L'enjeu du dialogue politique que nous entretenons avec la Libye réside dans la définition de la place que ce pays peut avoir dans notre politique maghrébine et africaine. La France a instauré le cadre multilatéral du « 5+5 », support de la relation maghrébine, dans lequel la Libye évolue avec aisance. Pour ce qui est de l'insertion harmonieuse de la Libye dans notre politique africaine, la situation apparaît plus complexe. En effet, l'Afrique sub-saharienne a été le théâtre de notre confrontation passée avec la Libye. Ce pays mène par ailleurs une politique proactive vis-à-vis de ses voisins sub-sahariens. En dépit de ces facteurs de difficulté, la France et la Libye sont déterminées à progresser, en termes de dialogue politique, sur le dossier Afrique. Les deux pays, en effet, visent un objectif commun : la sécurité et la stabilité du continent. Enfin, il est important de souligner que la Libye n'est plus perçue comme un facteur de déstabilisation en Afrique ; en effet, elle souhaite, depuis deux ou trois ans, mener une politique constructive en la matière.

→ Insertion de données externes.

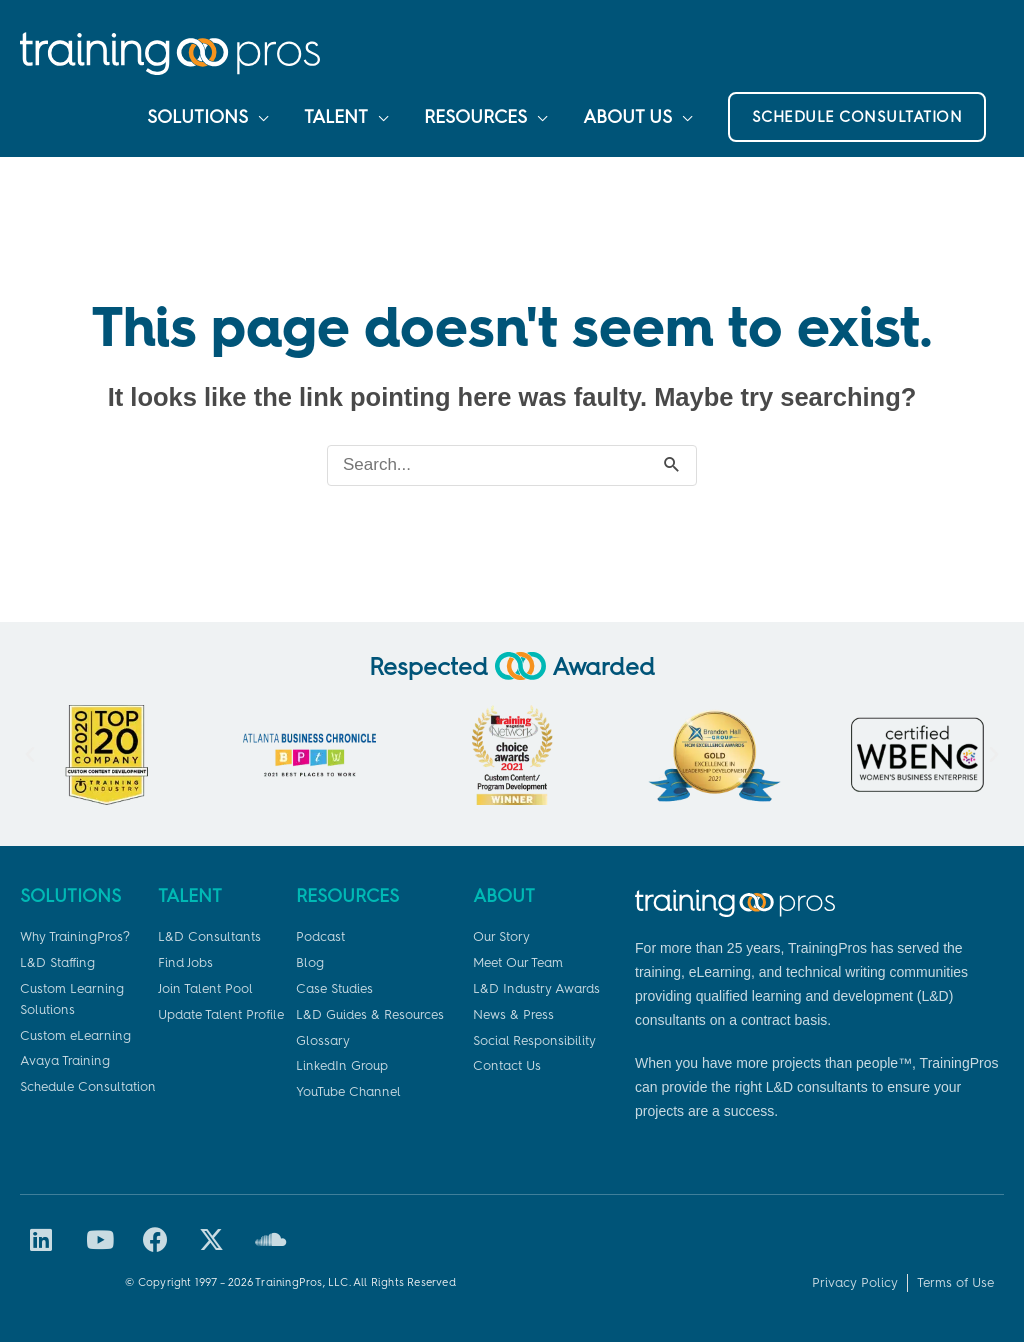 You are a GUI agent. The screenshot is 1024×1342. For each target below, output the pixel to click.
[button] (857, 117) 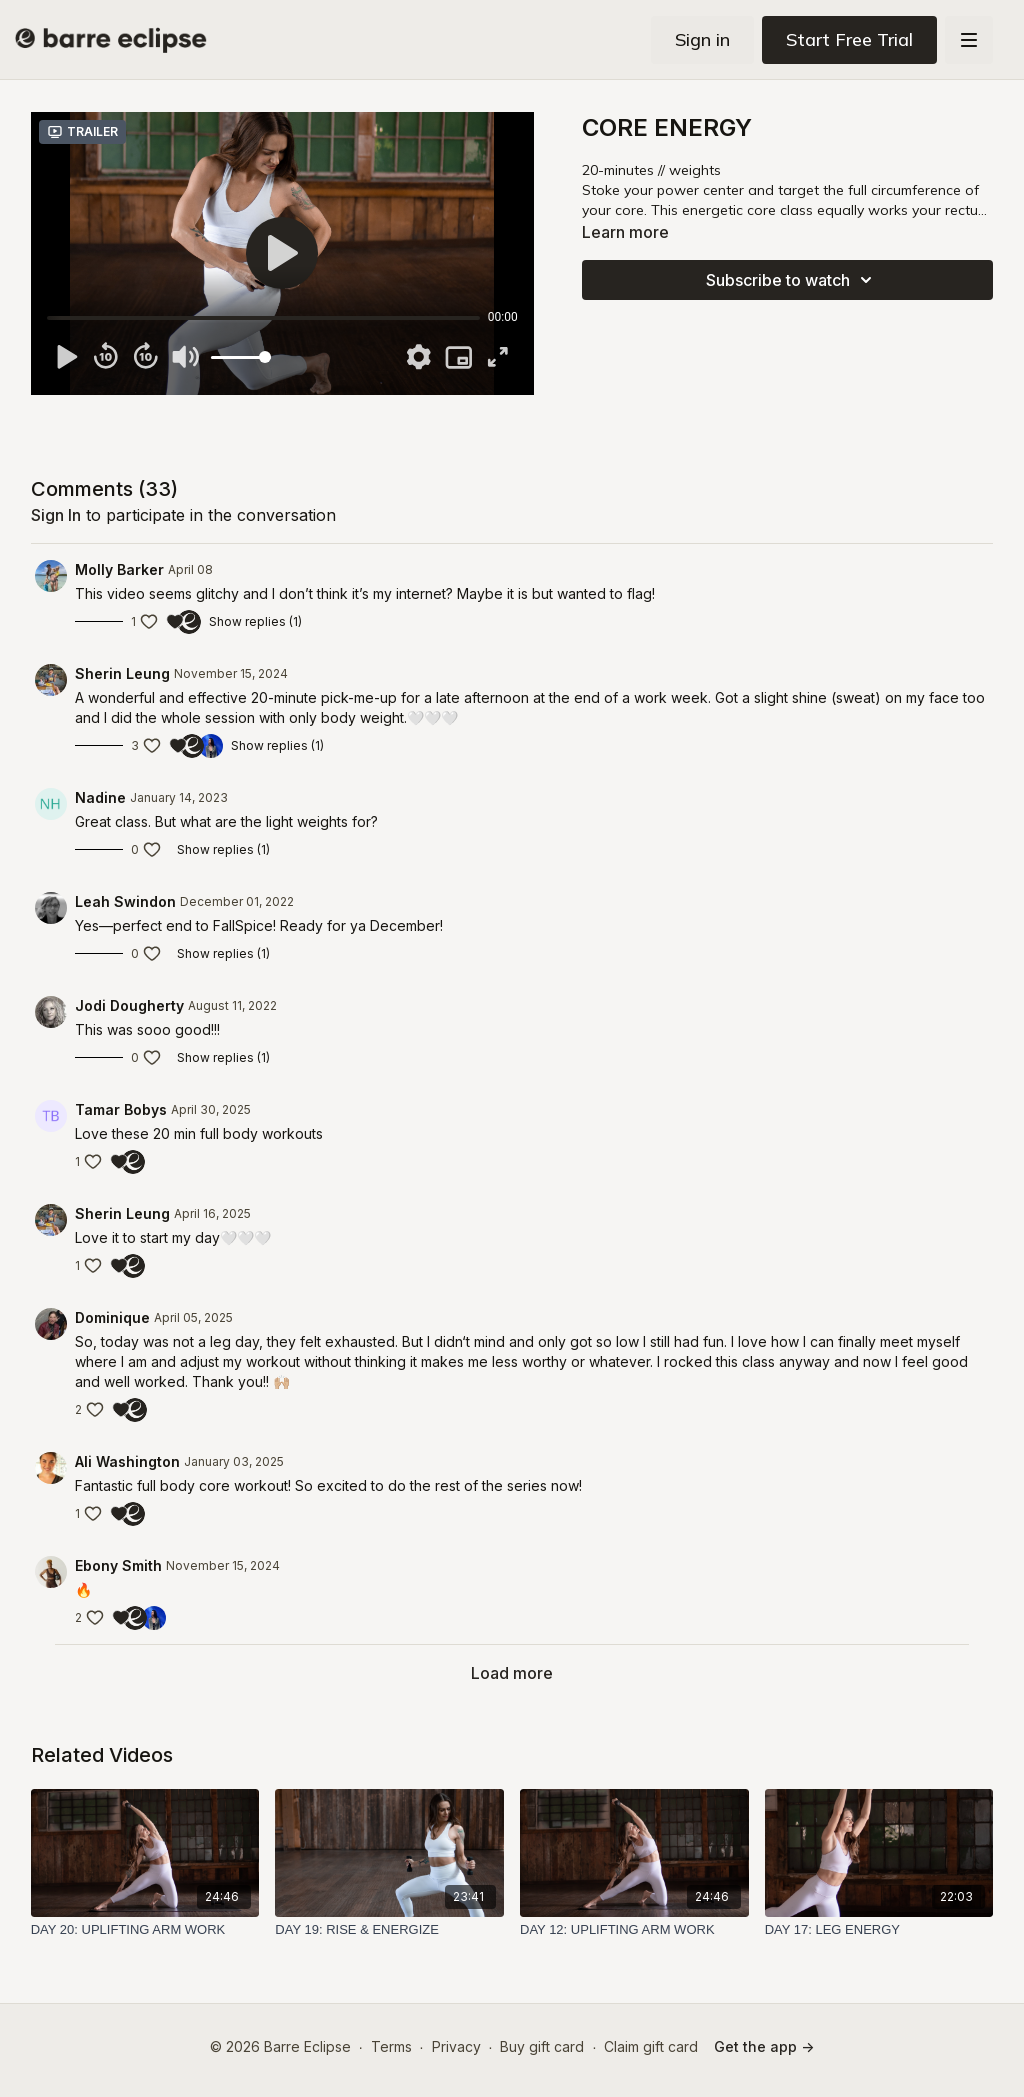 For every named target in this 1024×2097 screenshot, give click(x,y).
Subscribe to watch (792, 280)
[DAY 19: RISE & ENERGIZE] (389, 1930)
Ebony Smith (118, 1565)
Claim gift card (651, 2046)
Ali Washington (127, 1461)
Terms (391, 2046)
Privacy (456, 2046)
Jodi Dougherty (129, 1005)
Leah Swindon (125, 901)
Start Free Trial (849, 39)
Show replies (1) (255, 621)
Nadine (100, 797)
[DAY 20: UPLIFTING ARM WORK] (145, 1930)
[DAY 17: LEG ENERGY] (879, 1930)
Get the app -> (764, 2046)
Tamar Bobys (121, 1109)
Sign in (702, 39)
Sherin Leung (122, 673)
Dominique (112, 1317)
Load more (512, 1673)
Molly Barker (119, 569)
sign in (56, 515)
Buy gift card (542, 2046)
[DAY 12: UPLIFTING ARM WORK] (634, 1930) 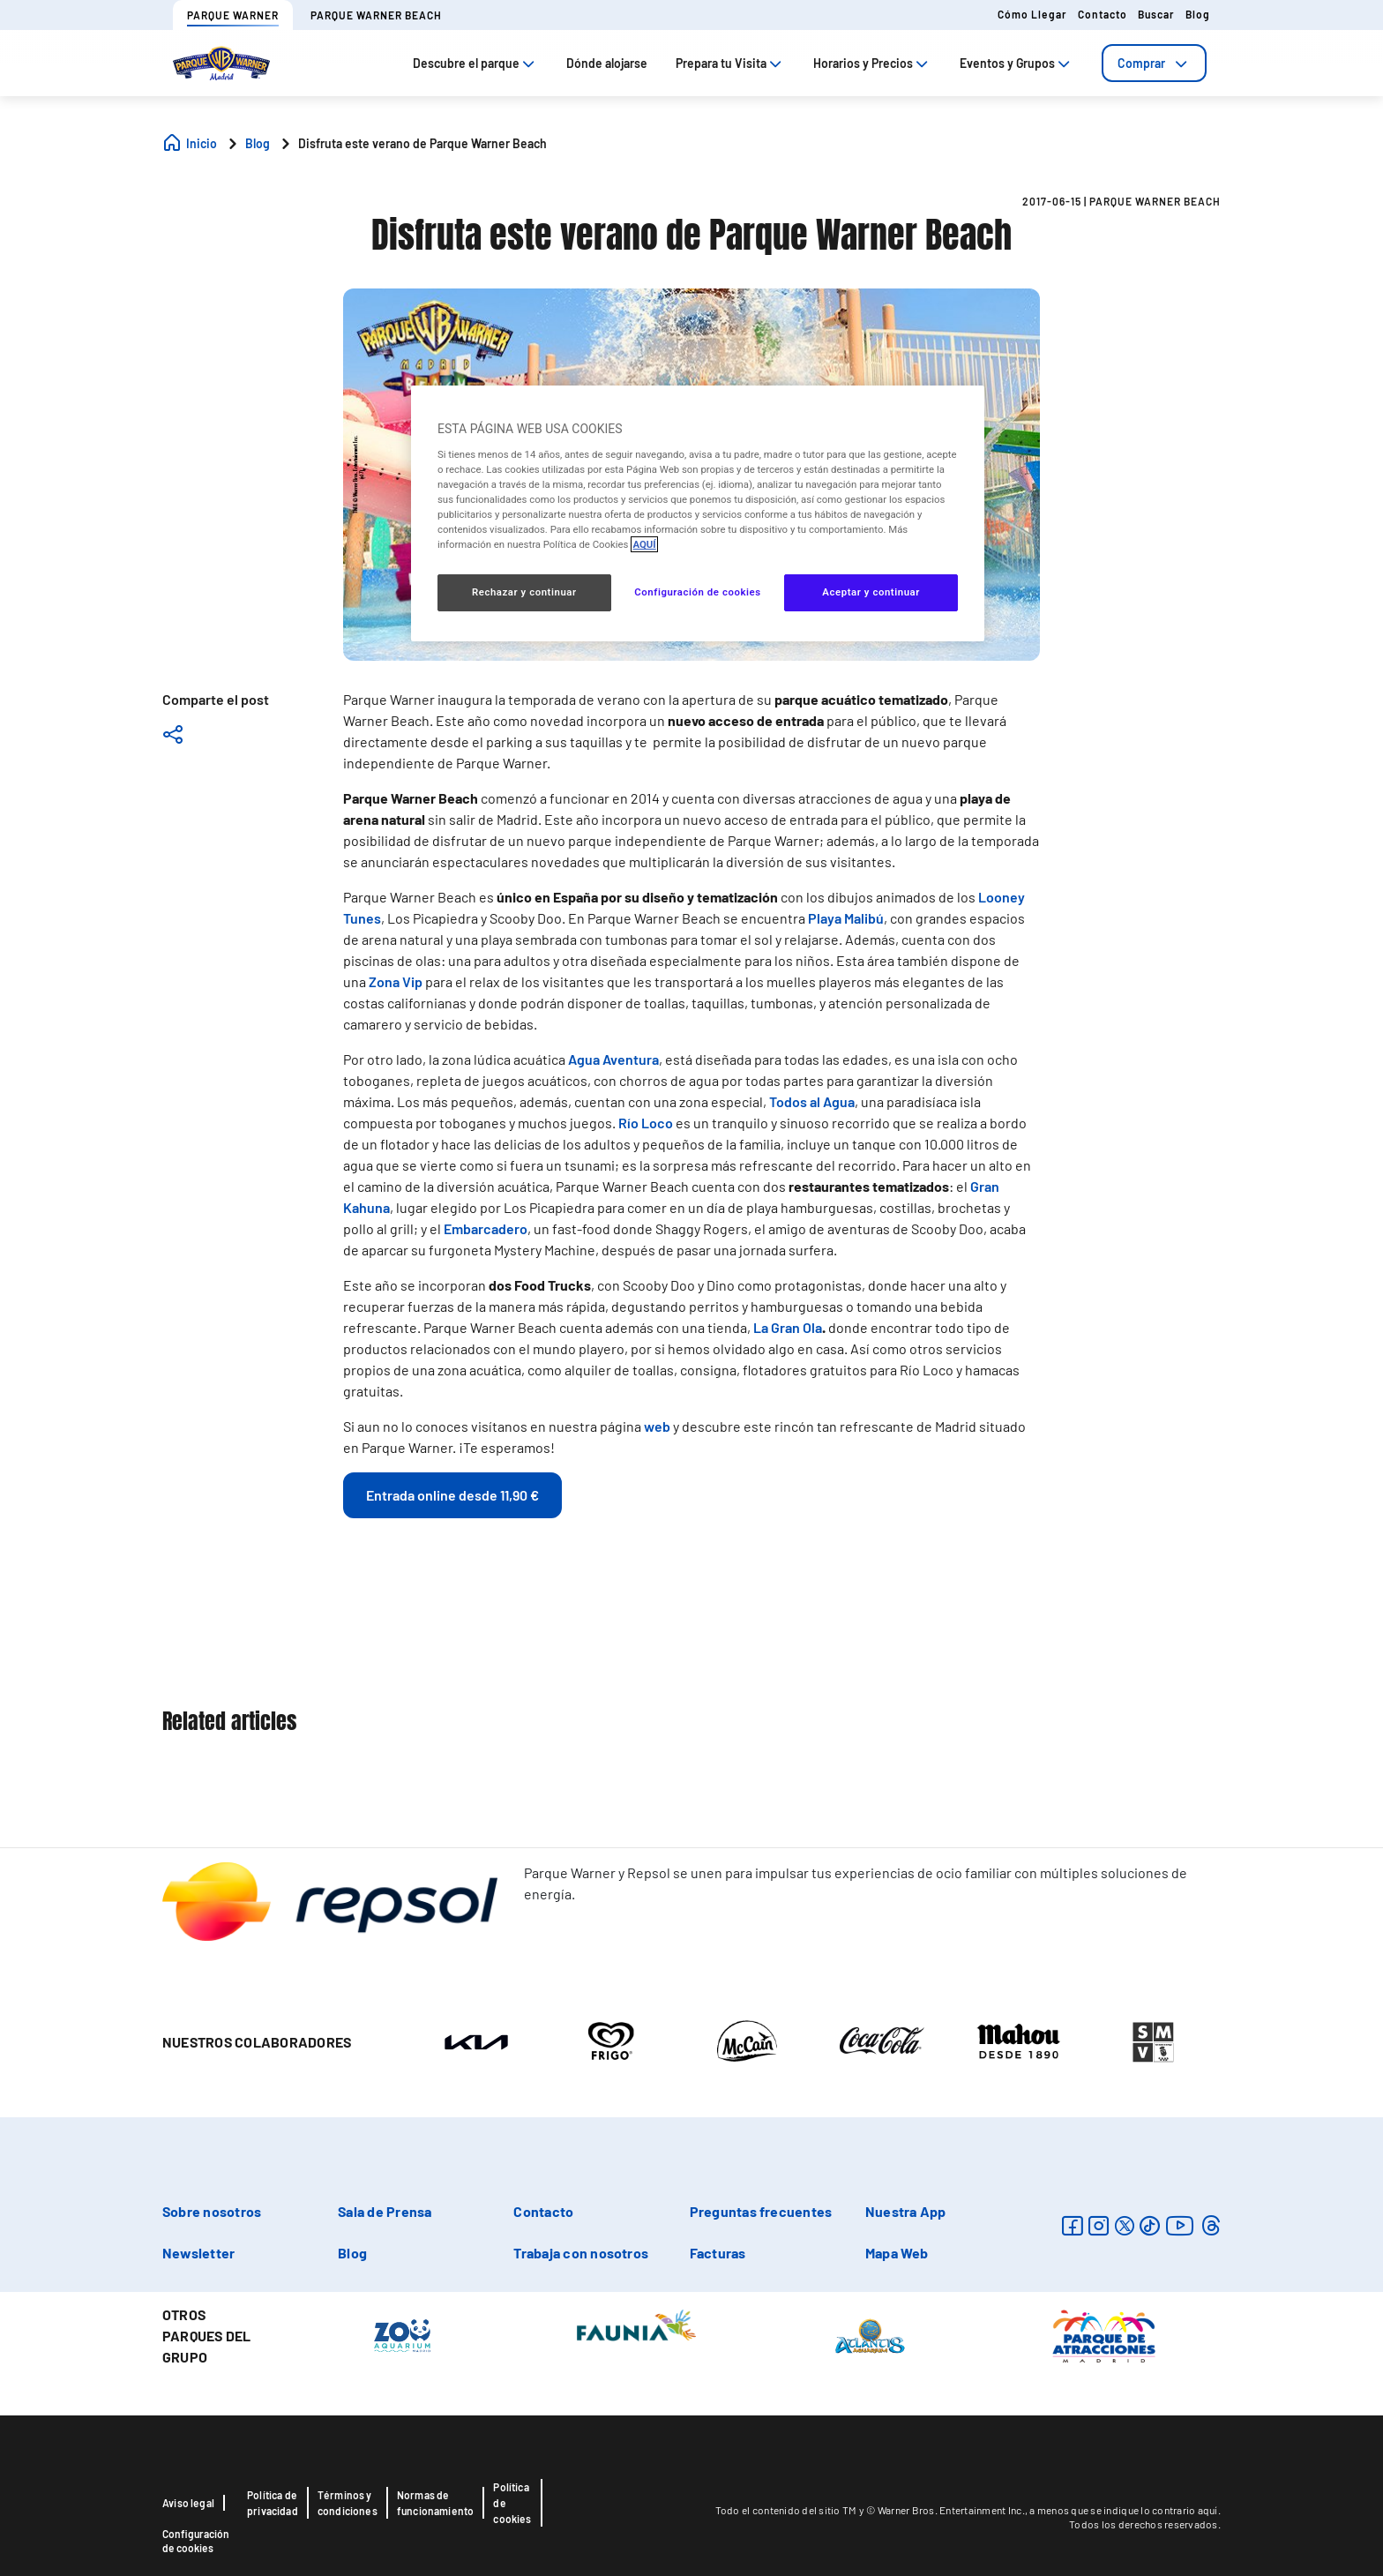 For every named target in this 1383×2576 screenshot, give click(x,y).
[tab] (1154, 63)
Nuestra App (905, 2211)
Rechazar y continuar (524, 592)
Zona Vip (395, 981)
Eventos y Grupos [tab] (1016, 63)
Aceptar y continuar (871, 592)
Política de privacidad (272, 2503)
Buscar (1156, 14)
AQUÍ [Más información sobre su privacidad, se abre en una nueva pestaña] (643, 544)
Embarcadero (485, 1228)
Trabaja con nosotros (580, 2252)
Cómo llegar (1032, 14)
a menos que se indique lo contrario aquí (1123, 2510)
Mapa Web (897, 2252)
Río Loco (645, 1122)
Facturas (718, 2252)
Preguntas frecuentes (761, 2211)
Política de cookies (512, 2503)
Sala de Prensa (384, 2211)
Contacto (1102, 14)
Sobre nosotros (211, 2211)
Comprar (1154, 63)
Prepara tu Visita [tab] (730, 63)
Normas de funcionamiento (436, 2503)
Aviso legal (188, 2503)
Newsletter (198, 2252)
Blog (1197, 14)
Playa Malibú (846, 918)
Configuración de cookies (195, 2540)
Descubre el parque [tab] (475, 63)
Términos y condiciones (348, 2503)
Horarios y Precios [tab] (872, 63)
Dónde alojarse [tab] (606, 63)
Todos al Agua (812, 1101)
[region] (697, 513)
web (657, 1426)
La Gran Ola (787, 1327)
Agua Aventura (613, 1059) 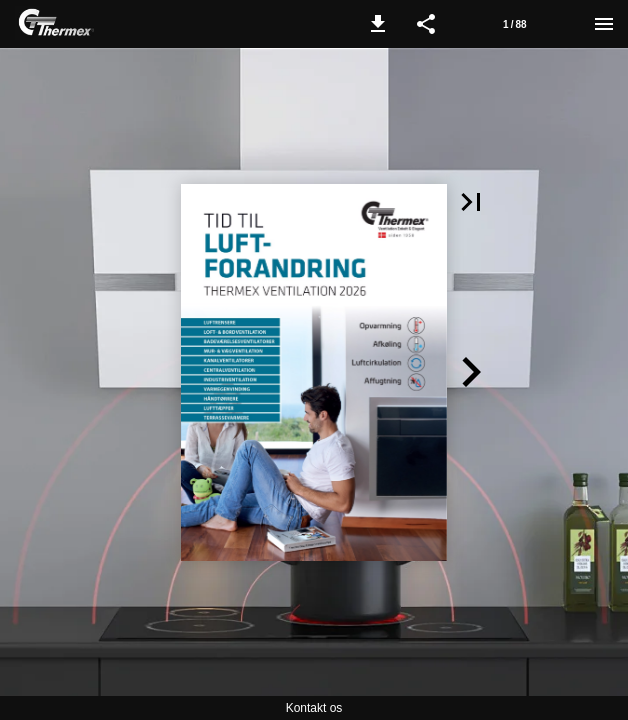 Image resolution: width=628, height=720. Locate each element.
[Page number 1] (515, 24)
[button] (378, 24)
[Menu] (604, 24) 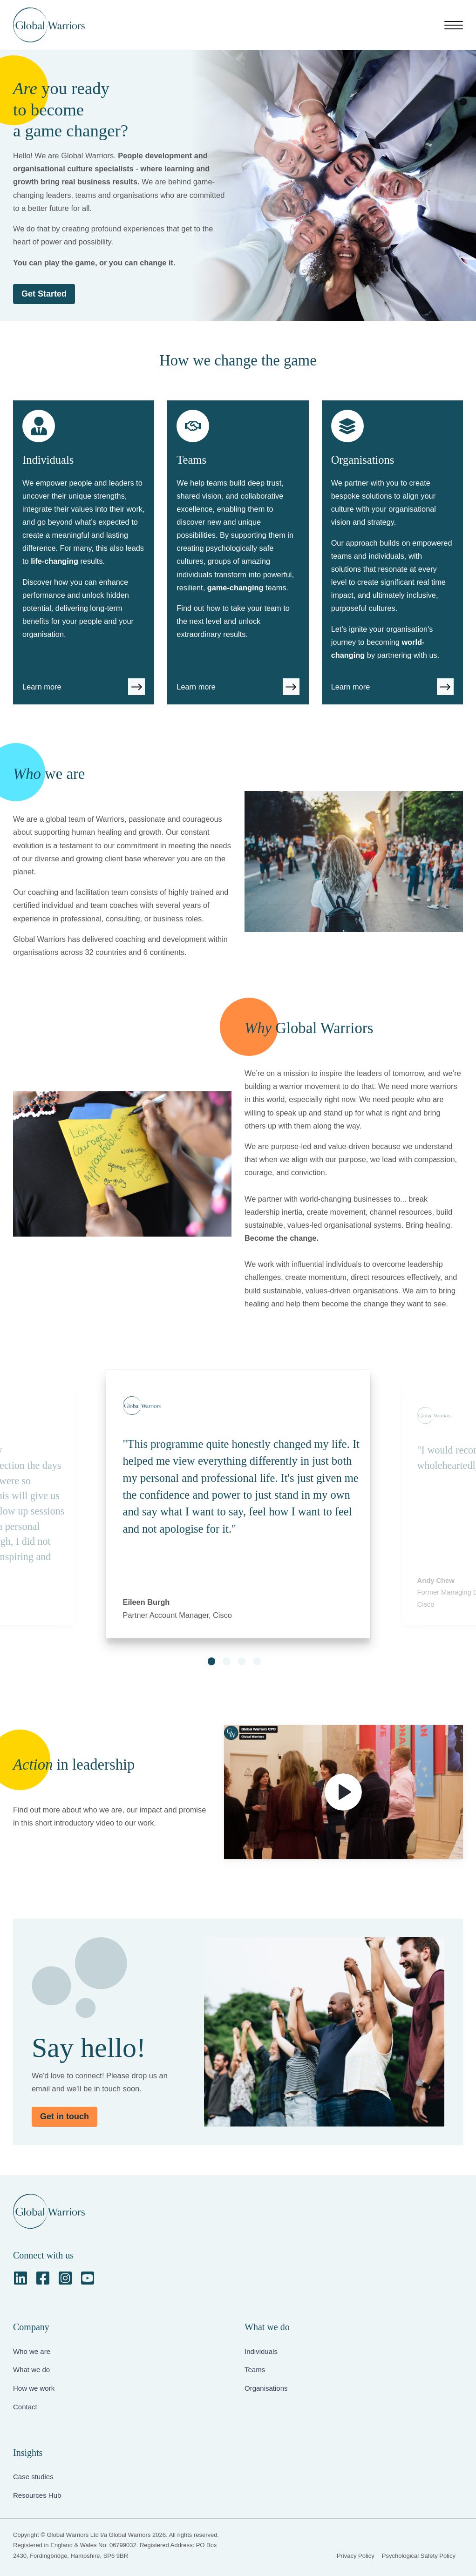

Quant aux Anglais, je suis frappé d'observer qu'ils n'intègrent pas la dimension africaine dans la politique développée à l'égard de la Libye. S'ils évoquent le Darfour, ils se désintéressent du Mali ou du Tchad. Les Américains interviennent, eux, davantage au travers du prisme du terrorisme ; par exemple, la stabilité du régime d'Idris Deby ne semble pas non plus être sujet de préoccupation pour le président Bush, quand il s'agit d'un axe majeur pour la France.

Il est à noter, par ailleurs, que la France et la Libye tentent désormais de gérer le règlement de plusieurs différends et que ces deux pays entretiennent un dialogue constructif en matière de lutte contre le terrorisme et d'aspects sécuritaires.

J'évoquerai le dossier des enfants de Benghazi, dans lequel la France s'implique activement pour trouver une sortie de crise. Ainsi, notre pays accueille actuellement une centaine d'enfants atteints du sida et leurs familles dans ses hôpitaux, processus à l'occasion duquel la Libye a démontré sa bonne volonté. Nous espérons trouver une solution heureuse pour les infirmières bulgares et le médecin palestinien impliqués. Parmi les dossiers politiques ayant connu une forte avancée, citons celui de la coopération nucléaire qui a vu se mettre en place un comité mixte : la phase de coopération en matière de recherche a été initiée et sera certainement suivie pas un partenariat industriel avec une grande entreprise française du secteur de l'énergie.

En matière économique, je signalerai simplement que les deux années passées ont connu la multiplication des échanges et le développement des partenariats.

Je conclurai en observant que notre relation est en évolution constante et, à mes yeux, très positive. Je remercie une nouvelle fois tous les acteurs impliqués dans le processus.